Someone with Type 1 diabetes, also known as juvenile diabetes or insulin-dependent diabetes, has a pancreas that produces little or no insulin, a hormone needed to allow sugar (glucose) to enter cells to produce energy. With no insulin, sugar will build up in the blood (as it can’t enter the cells) and this is life threatening. Before 1922, when the first successful dose of insulin was given in Toronto, someone with Type 1 Diabetes would live one, maybe two years, though often dying within months of symptoms showing up. Some treatments pre-1922 included:
- a “nonirritating” milk-and-carb diet, for example, milk with rice and starchy, gummy foods “to thicken the blood and supply salts” or milk and barley water boiled with bread
- powders of fenugreek, lupin, and wormseed
- narcotics, such as opium
- foods that are “easy of digestion,” such as veal and mutton
- rancid animal food
- green vegetables
- a carb-free diet
Banting, Macleod, Best and Collip
Frederick Banting, born in Alliston, ON, attended the University of Toronto. After failing his first year in the General Arts program, he successfully petitioned to join the medical program in 1912. After serving in the First World War, Banting taught orthopedics and anthropology part-time at the University of Western Ontario and ran a private practice that wasn’t doing to well.

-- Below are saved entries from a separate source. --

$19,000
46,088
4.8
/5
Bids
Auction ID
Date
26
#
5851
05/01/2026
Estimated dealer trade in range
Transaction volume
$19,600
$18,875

In 1921, because he was to give a lecture on the pancreas, he began reading and that led him to research on the idea that the pancreas excreted a hormone that controlled the metabolism of blood sugar. This sparked Banting’s own research along with J. J. R. Macleod, Professor of Physiology at the University of Toronto, who provided experimental facilities and the assistance of one of his students, Charles Best. Biochemist James Collip purified the insulin so it was usable.
Only Banting and Macleod were given the 1923 Nobel Prize in Physiology or Medicine. Banting shared his portion of the award with Charles Best and Macleod shared his with Collip, who is often forgotten in the story of insulin.
Historica Canada’s latest Heritage Minute celebrates the success of this group of 4 men and tells the true story of the first person to receive purified insulin- Leonard Thompson, a 14-year-old boy with diabetes, who lay dying at the Toronto General Hospital.